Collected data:

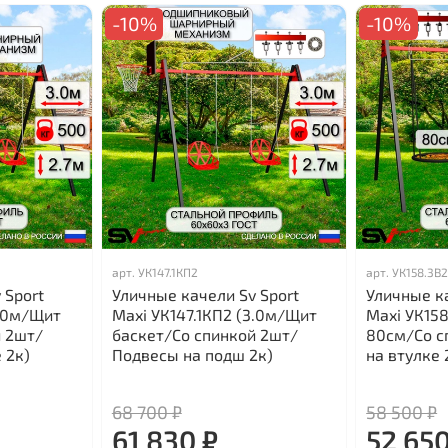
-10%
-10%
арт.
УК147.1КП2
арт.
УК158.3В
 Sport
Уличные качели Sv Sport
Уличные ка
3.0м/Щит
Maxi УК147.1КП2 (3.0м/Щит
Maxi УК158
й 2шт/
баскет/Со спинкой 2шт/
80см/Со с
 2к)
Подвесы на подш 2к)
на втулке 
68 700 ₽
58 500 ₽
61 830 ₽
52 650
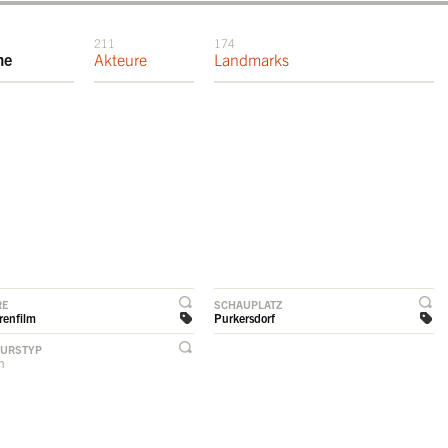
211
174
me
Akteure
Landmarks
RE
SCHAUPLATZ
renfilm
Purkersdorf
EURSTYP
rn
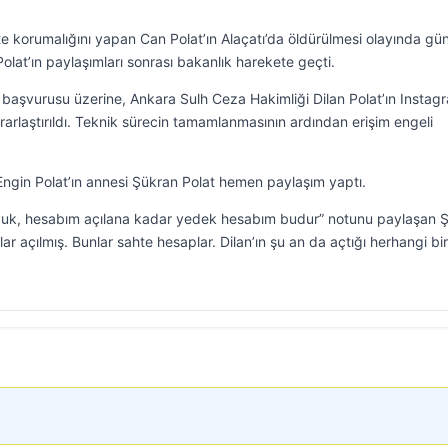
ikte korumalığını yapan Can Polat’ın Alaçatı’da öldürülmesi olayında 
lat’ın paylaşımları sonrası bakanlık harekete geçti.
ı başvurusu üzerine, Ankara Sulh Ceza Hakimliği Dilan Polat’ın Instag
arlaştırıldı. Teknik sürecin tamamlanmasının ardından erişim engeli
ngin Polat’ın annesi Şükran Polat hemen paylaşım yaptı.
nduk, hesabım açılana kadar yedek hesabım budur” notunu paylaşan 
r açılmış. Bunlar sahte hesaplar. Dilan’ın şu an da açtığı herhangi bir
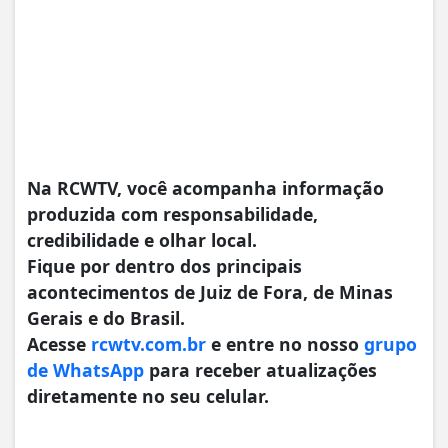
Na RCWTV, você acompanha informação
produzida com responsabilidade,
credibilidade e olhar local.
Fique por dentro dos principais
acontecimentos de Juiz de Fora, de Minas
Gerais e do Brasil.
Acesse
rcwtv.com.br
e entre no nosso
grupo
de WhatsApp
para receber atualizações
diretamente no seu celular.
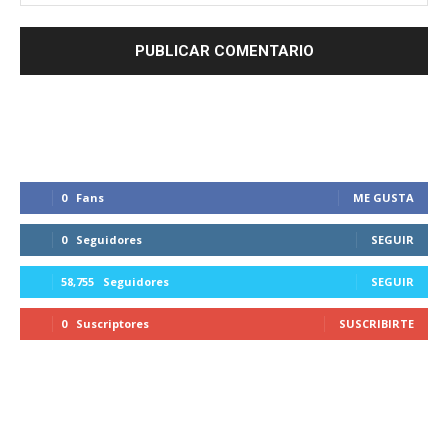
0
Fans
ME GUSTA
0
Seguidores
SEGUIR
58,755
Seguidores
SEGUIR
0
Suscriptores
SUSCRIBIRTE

## ABOUT THIS EXERCISE
Could the data above be returned in full, exactly, with every image left out?

## COMPLETED TASK
-10%
-10%
арт.
УК147.1КП2
арт.
УК158.3В
 Sport
Уличные качели Sv Sport
Уличные ка
3.0м/Щит
Maxi УК147.1КП2 (3.0м/Щит
Maxi УК158
й 2шт/
баскет/Со спинкой 2шт/
80см/Со с
 2к)
Подвесы на подш 2к)
на втулке 
68 700 ₽
58 500 ₽
61 830 ₽
52 650
211
174
me
Akteure
Landmarks
RE
SCHAUPLATZ
renfilm
Purkersdorf
EURSTYP
rn
ikte korumalığını yapan Can Polat’ın Alaçatı’da öldürülmesi olayında 
lat’ın paylaşımları sonrası bakanlık harekete geçti.
ı başvurusu üzerine, Ankara Sulh Ceza Hakimliği Dilan Polat’ın Instag
arlaştırıldı. Teknik sürecin tamamlanmasının ardından erişim engeli
ngin Polat’ın annesi Şükran Polat hemen paylaşım yaptı.
nduk, hesabım açılana kadar yedek hesabım budur” notunu paylaşan 
r açılmış. Bunlar sahte hesaplar. Dilan’ın şu an da açtığı herhangi bir
Na RCWTV, você acompanha informação
produzida com responsabilidade,
credibilidade e olhar local.
Fique por dentro dos principais
acontecimentos de Juiz de Fora, de Minas
Gerais e do Brasil.
Acesse
rcwtv.com.br
e entre no nosso
grupo
de WhatsApp
para receber atualizações
diretamente no seu celular.
0
Fans
ME GUSTA
0
Seguidores
SEGUIR
58,755
Seguidores
SEGUIR
0
Suscriptores
SUSCRIBIRTE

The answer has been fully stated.